Git exactly what you wantHalina Reijns’ trailer promised Baby girl. Escaping my miserable existence for two hours seemed like a great idea, so off I went.

What I got: an off-leash dog that symbolizes the beast within. A mother kisses her child on the forehead. People laughing and running from the dance floor to a quieter area. A CEO who looks at Excel files so that we understand that she is doing something smart. Nicole Kidman holding a hand over her mouth when she needs to cum silently. And who, in another scene, has been instructed to think of a grizzly bear growling, because that’s what a woman really sounds like when she comes.

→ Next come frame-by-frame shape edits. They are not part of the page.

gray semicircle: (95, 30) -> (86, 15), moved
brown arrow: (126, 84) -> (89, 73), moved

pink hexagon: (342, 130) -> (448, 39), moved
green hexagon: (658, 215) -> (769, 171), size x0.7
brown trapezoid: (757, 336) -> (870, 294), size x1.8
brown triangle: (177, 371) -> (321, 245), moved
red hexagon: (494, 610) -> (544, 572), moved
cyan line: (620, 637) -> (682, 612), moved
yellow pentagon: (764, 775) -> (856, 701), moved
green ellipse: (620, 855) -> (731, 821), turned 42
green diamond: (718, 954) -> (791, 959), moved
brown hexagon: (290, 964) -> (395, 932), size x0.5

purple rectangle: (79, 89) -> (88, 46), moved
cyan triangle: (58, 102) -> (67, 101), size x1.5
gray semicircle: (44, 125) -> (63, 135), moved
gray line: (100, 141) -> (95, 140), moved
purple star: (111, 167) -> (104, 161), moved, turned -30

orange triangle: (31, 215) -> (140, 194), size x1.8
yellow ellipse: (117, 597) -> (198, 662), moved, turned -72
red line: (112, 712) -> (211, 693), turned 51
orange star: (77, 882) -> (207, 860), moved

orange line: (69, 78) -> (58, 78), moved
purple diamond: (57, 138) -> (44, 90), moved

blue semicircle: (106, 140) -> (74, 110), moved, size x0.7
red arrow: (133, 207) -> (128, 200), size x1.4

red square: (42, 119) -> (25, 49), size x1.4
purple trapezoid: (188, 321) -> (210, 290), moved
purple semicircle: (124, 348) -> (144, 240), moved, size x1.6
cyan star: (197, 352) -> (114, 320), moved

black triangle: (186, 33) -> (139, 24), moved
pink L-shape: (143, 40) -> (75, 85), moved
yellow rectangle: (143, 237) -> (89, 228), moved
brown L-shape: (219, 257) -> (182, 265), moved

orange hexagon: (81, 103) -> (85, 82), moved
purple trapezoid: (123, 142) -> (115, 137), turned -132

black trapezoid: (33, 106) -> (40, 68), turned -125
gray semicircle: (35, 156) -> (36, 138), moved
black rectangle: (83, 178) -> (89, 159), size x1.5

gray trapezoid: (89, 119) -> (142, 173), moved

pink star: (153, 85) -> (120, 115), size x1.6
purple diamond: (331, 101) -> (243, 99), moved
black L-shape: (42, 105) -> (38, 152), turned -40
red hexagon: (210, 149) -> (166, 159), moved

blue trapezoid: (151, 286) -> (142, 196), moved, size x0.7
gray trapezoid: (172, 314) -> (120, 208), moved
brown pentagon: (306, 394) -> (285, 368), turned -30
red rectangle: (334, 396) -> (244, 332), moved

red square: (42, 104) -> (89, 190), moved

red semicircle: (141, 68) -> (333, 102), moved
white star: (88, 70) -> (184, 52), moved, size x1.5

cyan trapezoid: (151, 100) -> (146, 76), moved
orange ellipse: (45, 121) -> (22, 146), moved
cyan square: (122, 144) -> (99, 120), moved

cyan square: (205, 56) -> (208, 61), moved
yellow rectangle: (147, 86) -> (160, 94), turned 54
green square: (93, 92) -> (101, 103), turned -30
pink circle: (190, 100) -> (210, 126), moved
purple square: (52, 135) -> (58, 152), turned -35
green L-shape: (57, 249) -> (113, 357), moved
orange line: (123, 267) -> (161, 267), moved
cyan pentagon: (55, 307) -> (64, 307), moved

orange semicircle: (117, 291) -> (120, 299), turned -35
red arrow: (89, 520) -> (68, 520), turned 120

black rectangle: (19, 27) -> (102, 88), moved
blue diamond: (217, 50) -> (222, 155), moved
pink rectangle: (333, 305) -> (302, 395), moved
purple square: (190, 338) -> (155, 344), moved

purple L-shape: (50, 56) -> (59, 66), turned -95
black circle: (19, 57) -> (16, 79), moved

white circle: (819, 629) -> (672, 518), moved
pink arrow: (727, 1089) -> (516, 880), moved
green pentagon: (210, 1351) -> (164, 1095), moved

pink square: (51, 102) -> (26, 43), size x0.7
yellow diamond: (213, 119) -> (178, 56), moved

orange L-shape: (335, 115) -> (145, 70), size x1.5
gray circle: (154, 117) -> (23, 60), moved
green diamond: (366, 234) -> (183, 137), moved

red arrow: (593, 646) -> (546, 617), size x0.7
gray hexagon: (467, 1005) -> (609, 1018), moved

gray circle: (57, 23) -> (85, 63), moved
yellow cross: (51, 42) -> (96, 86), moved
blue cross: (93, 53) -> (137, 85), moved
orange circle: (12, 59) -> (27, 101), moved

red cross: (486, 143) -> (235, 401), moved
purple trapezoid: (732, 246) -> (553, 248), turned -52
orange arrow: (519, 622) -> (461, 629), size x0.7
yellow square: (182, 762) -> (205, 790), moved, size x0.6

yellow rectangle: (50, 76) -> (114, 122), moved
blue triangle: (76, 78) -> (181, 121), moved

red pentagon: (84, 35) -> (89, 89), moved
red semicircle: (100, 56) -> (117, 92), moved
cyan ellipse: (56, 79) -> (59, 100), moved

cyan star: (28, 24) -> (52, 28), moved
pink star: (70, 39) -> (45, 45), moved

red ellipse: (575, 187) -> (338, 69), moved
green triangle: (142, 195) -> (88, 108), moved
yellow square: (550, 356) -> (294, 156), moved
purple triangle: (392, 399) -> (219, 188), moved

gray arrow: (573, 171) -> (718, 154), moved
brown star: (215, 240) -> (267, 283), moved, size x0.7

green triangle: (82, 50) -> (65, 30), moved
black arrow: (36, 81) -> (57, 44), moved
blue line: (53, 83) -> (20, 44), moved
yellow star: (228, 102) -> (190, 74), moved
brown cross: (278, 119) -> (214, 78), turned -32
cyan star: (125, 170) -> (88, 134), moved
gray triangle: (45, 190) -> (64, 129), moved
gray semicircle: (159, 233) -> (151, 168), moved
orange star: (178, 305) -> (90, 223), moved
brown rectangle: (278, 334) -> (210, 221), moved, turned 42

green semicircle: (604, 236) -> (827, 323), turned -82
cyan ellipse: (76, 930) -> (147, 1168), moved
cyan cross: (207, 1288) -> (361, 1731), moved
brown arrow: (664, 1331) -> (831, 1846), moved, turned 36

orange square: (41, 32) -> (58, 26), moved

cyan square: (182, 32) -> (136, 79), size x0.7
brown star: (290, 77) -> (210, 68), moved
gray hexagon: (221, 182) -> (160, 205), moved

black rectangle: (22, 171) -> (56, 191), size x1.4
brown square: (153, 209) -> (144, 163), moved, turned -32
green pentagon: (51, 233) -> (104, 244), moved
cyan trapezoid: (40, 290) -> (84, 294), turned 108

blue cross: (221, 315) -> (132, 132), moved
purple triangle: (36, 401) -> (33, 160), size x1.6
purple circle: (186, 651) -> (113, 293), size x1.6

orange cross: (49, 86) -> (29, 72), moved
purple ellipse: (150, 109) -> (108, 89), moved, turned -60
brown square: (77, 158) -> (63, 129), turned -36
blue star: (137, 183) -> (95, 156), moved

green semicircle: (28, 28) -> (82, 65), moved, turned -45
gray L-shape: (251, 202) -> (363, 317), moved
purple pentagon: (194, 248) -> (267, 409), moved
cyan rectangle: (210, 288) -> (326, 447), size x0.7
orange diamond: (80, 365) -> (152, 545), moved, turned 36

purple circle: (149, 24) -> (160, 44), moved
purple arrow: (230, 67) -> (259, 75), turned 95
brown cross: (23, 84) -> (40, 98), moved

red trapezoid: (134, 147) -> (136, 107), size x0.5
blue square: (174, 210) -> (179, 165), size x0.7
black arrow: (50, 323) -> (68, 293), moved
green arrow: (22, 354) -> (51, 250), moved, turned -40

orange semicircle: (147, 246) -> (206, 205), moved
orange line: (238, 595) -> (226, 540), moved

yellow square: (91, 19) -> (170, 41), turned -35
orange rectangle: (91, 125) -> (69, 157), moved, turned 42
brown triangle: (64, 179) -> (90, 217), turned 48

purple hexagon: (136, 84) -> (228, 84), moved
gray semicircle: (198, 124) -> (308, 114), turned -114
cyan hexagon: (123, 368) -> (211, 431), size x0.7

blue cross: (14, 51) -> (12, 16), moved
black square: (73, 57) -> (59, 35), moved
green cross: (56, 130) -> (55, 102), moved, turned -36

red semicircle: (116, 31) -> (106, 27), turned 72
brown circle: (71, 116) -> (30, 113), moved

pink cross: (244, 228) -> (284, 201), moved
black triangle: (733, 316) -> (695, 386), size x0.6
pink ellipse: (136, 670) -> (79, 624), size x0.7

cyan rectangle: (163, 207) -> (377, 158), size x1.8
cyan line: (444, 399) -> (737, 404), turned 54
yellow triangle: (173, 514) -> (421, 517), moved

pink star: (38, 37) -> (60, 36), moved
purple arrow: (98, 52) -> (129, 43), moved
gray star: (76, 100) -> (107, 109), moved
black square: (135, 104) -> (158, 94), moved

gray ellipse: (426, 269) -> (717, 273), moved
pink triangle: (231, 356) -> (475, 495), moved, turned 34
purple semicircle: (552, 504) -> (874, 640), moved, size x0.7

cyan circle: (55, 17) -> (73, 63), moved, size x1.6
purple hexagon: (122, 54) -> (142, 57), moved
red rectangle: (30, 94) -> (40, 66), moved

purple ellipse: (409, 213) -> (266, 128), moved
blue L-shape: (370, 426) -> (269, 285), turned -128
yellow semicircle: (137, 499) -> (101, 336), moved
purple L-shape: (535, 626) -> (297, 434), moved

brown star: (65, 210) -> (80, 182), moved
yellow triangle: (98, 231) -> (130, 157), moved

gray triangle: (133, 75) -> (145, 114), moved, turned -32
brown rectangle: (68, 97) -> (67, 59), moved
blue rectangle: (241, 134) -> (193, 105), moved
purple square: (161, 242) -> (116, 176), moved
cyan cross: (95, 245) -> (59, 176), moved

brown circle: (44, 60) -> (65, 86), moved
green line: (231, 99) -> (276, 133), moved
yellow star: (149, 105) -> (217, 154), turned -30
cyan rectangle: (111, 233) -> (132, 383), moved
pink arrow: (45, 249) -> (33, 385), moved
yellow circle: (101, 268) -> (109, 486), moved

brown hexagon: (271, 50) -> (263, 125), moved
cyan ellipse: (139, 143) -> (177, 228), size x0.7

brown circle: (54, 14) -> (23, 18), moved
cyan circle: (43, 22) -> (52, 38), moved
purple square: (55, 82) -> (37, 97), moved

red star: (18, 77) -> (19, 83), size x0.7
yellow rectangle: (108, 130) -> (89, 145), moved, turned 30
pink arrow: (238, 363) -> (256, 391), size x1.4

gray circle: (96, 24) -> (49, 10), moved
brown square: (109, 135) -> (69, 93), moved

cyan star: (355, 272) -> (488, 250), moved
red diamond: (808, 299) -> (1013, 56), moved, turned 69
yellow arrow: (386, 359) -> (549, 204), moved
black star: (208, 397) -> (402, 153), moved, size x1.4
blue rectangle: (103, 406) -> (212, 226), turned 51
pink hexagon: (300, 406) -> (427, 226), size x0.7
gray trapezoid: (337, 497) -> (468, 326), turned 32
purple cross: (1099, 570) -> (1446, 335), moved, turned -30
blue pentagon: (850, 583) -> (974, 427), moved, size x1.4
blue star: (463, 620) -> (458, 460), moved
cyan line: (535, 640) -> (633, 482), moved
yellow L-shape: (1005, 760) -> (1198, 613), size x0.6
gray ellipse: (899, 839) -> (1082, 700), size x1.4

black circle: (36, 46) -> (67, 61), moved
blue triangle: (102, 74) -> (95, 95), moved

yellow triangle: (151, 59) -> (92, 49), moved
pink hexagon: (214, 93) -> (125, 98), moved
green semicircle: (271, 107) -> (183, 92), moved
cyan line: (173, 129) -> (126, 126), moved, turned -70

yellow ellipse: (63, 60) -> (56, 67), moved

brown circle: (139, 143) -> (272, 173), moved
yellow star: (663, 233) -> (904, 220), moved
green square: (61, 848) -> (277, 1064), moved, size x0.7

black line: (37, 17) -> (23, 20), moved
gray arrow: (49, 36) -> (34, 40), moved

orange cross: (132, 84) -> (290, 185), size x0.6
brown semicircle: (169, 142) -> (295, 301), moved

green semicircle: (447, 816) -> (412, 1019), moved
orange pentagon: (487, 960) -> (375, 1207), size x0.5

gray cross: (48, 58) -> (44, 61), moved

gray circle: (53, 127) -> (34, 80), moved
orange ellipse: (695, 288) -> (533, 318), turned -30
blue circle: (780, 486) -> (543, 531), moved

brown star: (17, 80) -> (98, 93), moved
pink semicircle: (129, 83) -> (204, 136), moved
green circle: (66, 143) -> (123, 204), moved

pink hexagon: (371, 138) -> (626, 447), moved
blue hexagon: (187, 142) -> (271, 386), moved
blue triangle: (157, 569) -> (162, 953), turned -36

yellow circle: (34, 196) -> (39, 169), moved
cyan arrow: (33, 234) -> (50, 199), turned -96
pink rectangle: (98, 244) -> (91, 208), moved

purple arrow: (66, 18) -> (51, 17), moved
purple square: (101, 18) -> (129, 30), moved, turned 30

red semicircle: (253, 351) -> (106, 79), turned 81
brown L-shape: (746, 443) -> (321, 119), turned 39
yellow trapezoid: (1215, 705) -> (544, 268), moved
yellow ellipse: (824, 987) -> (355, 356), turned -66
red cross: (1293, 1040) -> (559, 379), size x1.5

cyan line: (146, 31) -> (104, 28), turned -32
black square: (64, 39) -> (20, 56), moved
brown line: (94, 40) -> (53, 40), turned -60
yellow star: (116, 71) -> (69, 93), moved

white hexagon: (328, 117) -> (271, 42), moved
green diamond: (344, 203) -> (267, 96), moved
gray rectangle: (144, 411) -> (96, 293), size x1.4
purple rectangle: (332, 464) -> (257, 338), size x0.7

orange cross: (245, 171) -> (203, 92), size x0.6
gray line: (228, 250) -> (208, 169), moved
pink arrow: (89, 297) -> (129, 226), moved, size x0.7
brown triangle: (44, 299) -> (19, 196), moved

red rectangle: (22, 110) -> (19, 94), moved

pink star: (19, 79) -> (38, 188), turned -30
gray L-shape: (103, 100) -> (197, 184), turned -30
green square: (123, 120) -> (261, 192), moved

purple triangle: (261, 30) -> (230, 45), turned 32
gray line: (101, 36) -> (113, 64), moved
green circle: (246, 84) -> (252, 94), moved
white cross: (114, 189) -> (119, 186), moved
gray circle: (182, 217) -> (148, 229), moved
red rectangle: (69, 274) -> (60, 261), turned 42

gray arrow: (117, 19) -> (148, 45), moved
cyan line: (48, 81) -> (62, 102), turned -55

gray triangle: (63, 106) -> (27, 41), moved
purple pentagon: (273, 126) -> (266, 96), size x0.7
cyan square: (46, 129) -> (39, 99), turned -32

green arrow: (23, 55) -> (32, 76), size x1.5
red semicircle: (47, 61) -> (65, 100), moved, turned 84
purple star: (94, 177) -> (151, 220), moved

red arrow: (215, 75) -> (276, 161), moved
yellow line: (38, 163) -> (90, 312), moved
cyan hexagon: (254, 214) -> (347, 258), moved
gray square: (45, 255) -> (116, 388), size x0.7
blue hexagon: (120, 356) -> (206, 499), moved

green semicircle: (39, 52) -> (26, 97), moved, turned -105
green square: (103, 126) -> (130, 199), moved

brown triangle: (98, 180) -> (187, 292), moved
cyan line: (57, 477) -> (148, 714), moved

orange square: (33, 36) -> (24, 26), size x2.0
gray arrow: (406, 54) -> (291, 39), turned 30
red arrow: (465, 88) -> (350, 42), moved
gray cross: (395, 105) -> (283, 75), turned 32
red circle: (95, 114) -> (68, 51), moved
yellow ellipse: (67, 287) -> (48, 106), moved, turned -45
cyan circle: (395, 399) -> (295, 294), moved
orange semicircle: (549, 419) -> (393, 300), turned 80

Reijn was “super nervous” whether the film would be well received by the audience because, she told the VPRO, has “quite a strange sense of humor.”

I distrust people who define their own humor, whether it’s dark, sarcastic, or weird. Most of the time it’s not that bad. In reviews of and podcasts about Baby girl the same example was always given: CEO Romy, played by Kidman, uses botox and when she comes home after a few invigorating injections, one of her daughters shouts: “You look like a dead fish!” Humor, fine, but strange, no.

Also funny would be the ‘human bumbling’ during sex. It’s slowly becoming tiring, that eternal applause whenever human clumsiness is depicted somewhere again. We’ve broken it all down clearly: for beautiful, streamlined sex, go to Pornhub, and in the cinema we only do realistic (and apparently that automatically means: clumsy) sex. For example, in the form of Romy shouting that she has to pee while she is being fingered (“I don’t want to pee!”).

I simply can’t imagine anyone being surprised by a scene like that anymore. And that it sometimes happens that way in real life, that’s fine, but who cares? Sell ​​me another fairy tale.

With or without urinating, the fact is that Romy can have an orgasm with the younger intern who forces her to drink milk, something the dorky husband (Antonio Banderas, with that Spanish accent, while holding Kidman’s head with both hands after sex: „I love you…I love you.“) but can’t get it done. What now? The affair comes out, you can’t escape it, the gentlemen fight and the intern disappears from the picture.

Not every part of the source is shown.